Templated formation of binuclear macrocycles via hemilabile ligands

A new approach to synthesizing binuclear metallomacrocycles is reported. This approach utilizes flexible bisphosphine alkyl-aryl ether hemilabile ligands which complex Rh(I) to form "condensed" macrocycles held together by a series of both strong and weak links of the following type: [(κ²:μ2:κ²-(1,4-(Ph₂PCH ₂CH₂O)₂-2,3,5,6-((CH₃) ₄C₆)))₂Rh₂][BF₄] ₂ (5a) or [(μ²,η¹: η⁶:η¹-(1,4-(Ph₂P(CH₂) _nO)₂-X))₂Rh₂][BF₄] ₂ (5b, n = 2, X = 2,3,5,6-((CH₃)₄C₆); 6, n = 3, X = 2,3,5,6-((CH₃)₄C₆); 7, n = 2, X = C₆H₄; 8, n = 2, X = C₆H₄-C₆H₄). Introduction of ligands that will bind to Rh(I) more strongly than either the Rh-η⁶-aryl or Rh-η¹-ether weak links of 5a-8 results in the breaking of the weak links to form a series of 26-34-membered macrocyclic ring structures such as [(μ²-(1,4-(Ph₂P(CH₂)_nO) ₂X))₂(L₁)_m(L₂) _oRh₂][BF₄]₂ (9, n = 2, X = 2,3,5,6-((CH₃)₄C₆)), L₁ = CO, m = 6, L₂ = none; 10, n = 2, X = C₆H₄, L₁ = CO, m = 6, L₂ = none; 11, n = 2, X= C₆H₄-C₆H₄; L₁ = CO, m = 6, L₂ = none; 12, n = 2, X = 2,3,5,6-((CH₃)₄C₆)), L₁ = CO, m = 2, L₂ = CH₃CN, o = 2; 13, n = 3, X = 2,3,5,6-((CH₃)₄C₆)), L₁ = CO, m = 2, L₂ = CH₃CN, o = 2; 14, n = 2, X = C₆H₄, L₁ = CO, m = 2, L₂ = CH₃CN, o = 2; 15, n = 2, X = C₆H₄-C₆H₄, L₁ = CO, m = 2, L₂ = CH₃CN, o = 2).
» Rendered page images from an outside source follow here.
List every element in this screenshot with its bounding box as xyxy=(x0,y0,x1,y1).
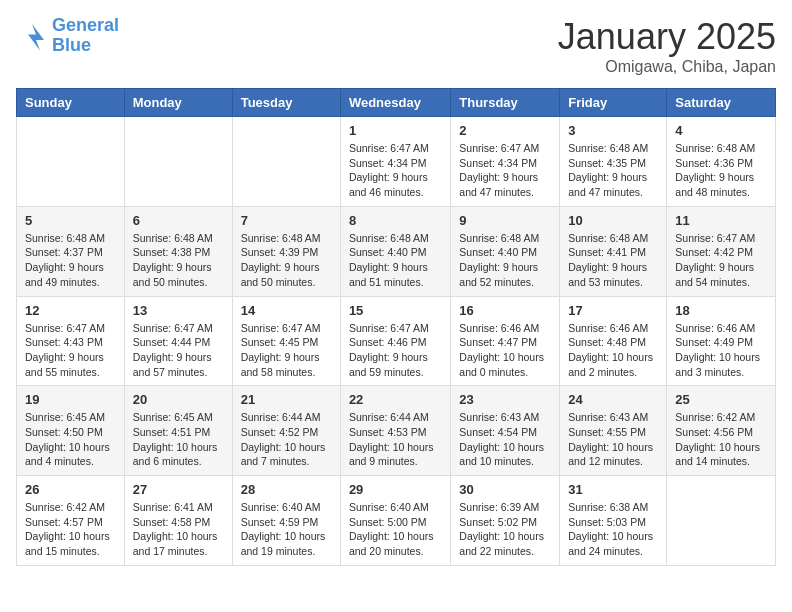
day-cell: 24Sunrise: 6:43 AM Sunset: 4:55 PM Dayli… xyxy=(560,386,667,476)
day-number: 16 xyxy=(459,303,551,318)
day-info: Sunrise: 6:40 AM Sunset: 4:59 PM Dayligh… xyxy=(241,500,332,559)
day-info: Sunrise: 6:47 AM Sunset: 4:46 PM Dayligh… xyxy=(349,321,442,380)
day-cell: 17Sunrise: 6:46 AM Sunset: 4:48 PM Dayli… xyxy=(560,296,667,386)
day-cell: 18Sunrise: 6:46 AM Sunset: 4:49 PM Dayli… xyxy=(667,296,776,386)
location: Omigawa, Chiba, Japan xyxy=(558,58,776,76)
weekday-header-friday: Friday xyxy=(560,89,667,117)
day-info: Sunrise: 6:46 AM Sunset: 4:47 PM Dayligh… xyxy=(459,321,551,380)
day-number: 22 xyxy=(349,392,442,407)
day-cell: 25Sunrise: 6:42 AM Sunset: 4:56 PM Dayli… xyxy=(667,386,776,476)
day-cell: 8Sunrise: 6:48 AM Sunset: 4:40 PM Daylig… xyxy=(340,206,450,296)
day-info: Sunrise: 6:40 AM Sunset: 5:00 PM Dayligh… xyxy=(349,500,442,559)
day-number: 29 xyxy=(349,482,442,497)
day-number: 23 xyxy=(459,392,551,407)
day-info: Sunrise: 6:45 AM Sunset: 4:51 PM Dayligh… xyxy=(133,410,224,469)
day-info: Sunrise: 6:43 AM Sunset: 4:54 PM Dayligh… xyxy=(459,410,551,469)
day-cell: 22Sunrise: 6:44 AM Sunset: 4:53 PM Dayli… xyxy=(340,386,450,476)
day-number: 1 xyxy=(349,123,442,138)
weekday-header-monday: Monday xyxy=(124,89,232,117)
day-info: Sunrise: 6:47 AM Sunset: 4:44 PM Dayligh… xyxy=(133,321,224,380)
day-number: 6 xyxy=(133,213,224,228)
day-info: Sunrise: 6:47 AM Sunset: 4:43 PM Dayligh… xyxy=(25,321,116,380)
day-cell xyxy=(17,117,125,207)
day-number: 10 xyxy=(568,213,658,228)
day-number: 14 xyxy=(241,303,332,318)
day-info: Sunrise: 6:41 AM Sunset: 4:58 PM Dayligh… xyxy=(133,500,224,559)
day-cell: 28Sunrise: 6:40 AM Sunset: 4:59 PM Dayli… xyxy=(232,476,340,566)
day-info: Sunrise: 6:44 AM Sunset: 4:52 PM Dayligh… xyxy=(241,410,332,469)
day-number: 17 xyxy=(568,303,658,318)
weekday-header-row: SundayMondayTuesdayWednesdayThursdayFrid… xyxy=(17,89,776,117)
calendar: SundayMondayTuesdayWednesdayThursdayFrid… xyxy=(16,88,776,566)
day-cell: 30Sunrise: 6:39 AM Sunset: 5:02 PM Dayli… xyxy=(451,476,560,566)
day-cell: 5Sunrise: 6:48 AM Sunset: 4:37 PM Daylig… xyxy=(17,206,125,296)
day-info: Sunrise: 6:47 AM Sunset: 4:34 PM Dayligh… xyxy=(349,141,442,200)
day-cell: 7Sunrise: 6:48 AM Sunset: 4:39 PM Daylig… xyxy=(232,206,340,296)
day-info: Sunrise: 6:42 AM Sunset: 4:56 PM Dayligh… xyxy=(675,410,767,469)
day-info: Sunrise: 6:48 AM Sunset: 4:40 PM Dayligh… xyxy=(349,231,442,290)
week-row-2: 12Sunrise: 6:47 AM Sunset: 4:43 PM Dayli… xyxy=(17,296,776,386)
day-info: Sunrise: 6:42 AM Sunset: 4:57 PM Dayligh… xyxy=(25,500,116,559)
day-cell: 15Sunrise: 6:47 AM Sunset: 4:46 PM Dayli… xyxy=(340,296,450,386)
logo-text: General Blue xyxy=(52,16,119,56)
weekday-header-wednesday: Wednesday xyxy=(340,89,450,117)
day-cell: 3Sunrise: 6:48 AM Sunset: 4:35 PM Daylig… xyxy=(560,117,667,207)
month-title: January 2025 xyxy=(558,16,776,58)
day-cell xyxy=(667,476,776,566)
day-cell: 4Sunrise: 6:48 AM Sunset: 4:36 PM Daylig… xyxy=(667,117,776,207)
day-number: 26 xyxy=(25,482,116,497)
weekday-header-thursday: Thursday xyxy=(451,89,560,117)
day-cell: 11Sunrise: 6:47 AM Sunset: 4:42 PM Dayli… xyxy=(667,206,776,296)
day-info: Sunrise: 6:48 AM Sunset: 4:35 PM Dayligh… xyxy=(568,141,658,200)
title-area: January 2025 Omigawa, Chiba, Japan xyxy=(558,16,776,76)
day-cell: 26Sunrise: 6:42 AM Sunset: 4:57 PM Dayli… xyxy=(17,476,125,566)
day-info: Sunrise: 6:47 AM Sunset: 4:34 PM Dayligh… xyxy=(459,141,551,200)
day-number: 8 xyxy=(349,213,442,228)
day-info: Sunrise: 6:47 AM Sunset: 4:45 PM Dayligh… xyxy=(241,321,332,380)
day-info: Sunrise: 6:48 AM Sunset: 4:37 PM Dayligh… xyxy=(25,231,116,290)
week-row-1: 5Sunrise: 6:48 AM Sunset: 4:37 PM Daylig… xyxy=(17,206,776,296)
day-cell: 13Sunrise: 6:47 AM Sunset: 4:44 PM Dayli… xyxy=(124,296,232,386)
weekday-header-tuesday: Tuesday xyxy=(232,89,340,117)
day-info: Sunrise: 6:46 AM Sunset: 4:48 PM Dayligh… xyxy=(568,321,658,380)
day-cell: 14Sunrise: 6:47 AM Sunset: 4:45 PM Dayli… xyxy=(232,296,340,386)
day-info: Sunrise: 6:38 AM Sunset: 5:03 PM Dayligh… xyxy=(568,500,658,559)
day-cell: 23Sunrise: 6:43 AM Sunset: 4:54 PM Dayli… xyxy=(451,386,560,476)
weekday-header-saturday: Saturday xyxy=(667,89,776,117)
day-number: 15 xyxy=(349,303,442,318)
day-cell: 6Sunrise: 6:48 AM Sunset: 4:38 PM Daylig… xyxy=(124,206,232,296)
day-cell: 1Sunrise: 6:47 AM Sunset: 4:34 PM Daylig… xyxy=(340,117,450,207)
day-number: 18 xyxy=(675,303,767,318)
day-number: 31 xyxy=(568,482,658,497)
day-cell: 27Sunrise: 6:41 AM Sunset: 4:58 PM Dayli… xyxy=(124,476,232,566)
logo-icon xyxy=(16,20,48,52)
day-cell: 29Sunrise: 6:40 AM Sunset: 5:00 PM Dayli… xyxy=(340,476,450,566)
day-cell xyxy=(124,117,232,207)
day-number: 12 xyxy=(25,303,116,318)
header: General Blue January 2025 Omigawa, Chiba… xyxy=(16,16,776,76)
day-info: Sunrise: 6:48 AM Sunset: 4:38 PM Dayligh… xyxy=(133,231,224,290)
week-row-0: 1Sunrise: 6:47 AM Sunset: 4:34 PM Daylig… xyxy=(17,117,776,207)
day-info: Sunrise: 6:48 AM Sunset: 4:39 PM Dayligh… xyxy=(241,231,332,290)
day-cell: 21Sunrise: 6:44 AM Sunset: 4:52 PM Dayli… xyxy=(232,386,340,476)
logo-line1: General xyxy=(52,15,119,35)
day-number: 3 xyxy=(568,123,658,138)
day-info: Sunrise: 6:43 AM Sunset: 4:55 PM Dayligh… xyxy=(568,410,658,469)
day-number: 25 xyxy=(675,392,767,407)
day-number: 21 xyxy=(241,392,332,407)
day-info: Sunrise: 6:44 AM Sunset: 4:53 PM Dayligh… xyxy=(349,410,442,469)
day-number: 2 xyxy=(459,123,551,138)
day-info: Sunrise: 6:46 AM Sunset: 4:49 PM Dayligh… xyxy=(675,321,767,380)
day-cell: 31Sunrise: 6:38 AM Sunset: 5:03 PM Dayli… xyxy=(560,476,667,566)
day-number: 13 xyxy=(133,303,224,318)
day-cell: 9Sunrise: 6:48 AM Sunset: 4:40 PM Daylig… xyxy=(451,206,560,296)
day-number: 19 xyxy=(25,392,116,407)
day-cell: 16Sunrise: 6:46 AM Sunset: 4:47 PM Dayli… xyxy=(451,296,560,386)
logo: General Blue xyxy=(16,16,119,56)
day-number: 11 xyxy=(675,213,767,228)
day-cell xyxy=(232,117,340,207)
week-row-3: 19Sunrise: 6:45 AM Sunset: 4:50 PM Dayli… xyxy=(17,386,776,476)
day-number: 4 xyxy=(675,123,767,138)
day-info: Sunrise: 6:48 AM Sunset: 4:36 PM Dayligh… xyxy=(675,141,767,200)
day-cell: 2Sunrise: 6:47 AM Sunset: 4:34 PM Daylig… xyxy=(451,117,560,207)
These homobimetallic macrocycles can be used to sequester bifunctional aromatic molecules to form host-guest structures such as [μ²-(1,4-(Ph₂PCH₂CH₂O) ₂-2,3,5,6-((CH₃)₄C₆))) ₂(CO)₂(μ²-1,4-(-NC)₂C ₆H₄)-Rh₂][BF₄]₂ (16) and [(μ²(1,4-(Ph₂PCH₂CH₂O) ₂-2,3,5,6-((CH₃)₄C₆))) ₂(CH₃CN)₂(μ²-1,4-(-CN) ₂C₆H₄)-Rh₂][BF₄] ₂ (17). The synthetic methods described within this article represent a powerful new way of making binuclear macrocycles from flexible ligands in nearly quantitative yields. Moreover, the macrocycles are highly tailorable with respect to cavity size and hydrophobicity and the metals' steric and electronic environments. Solid-state structures as determined by single-crystal X-ray diffraction studies are presented for compounds 5a, 6, 7, 9, 10, 12, and 17.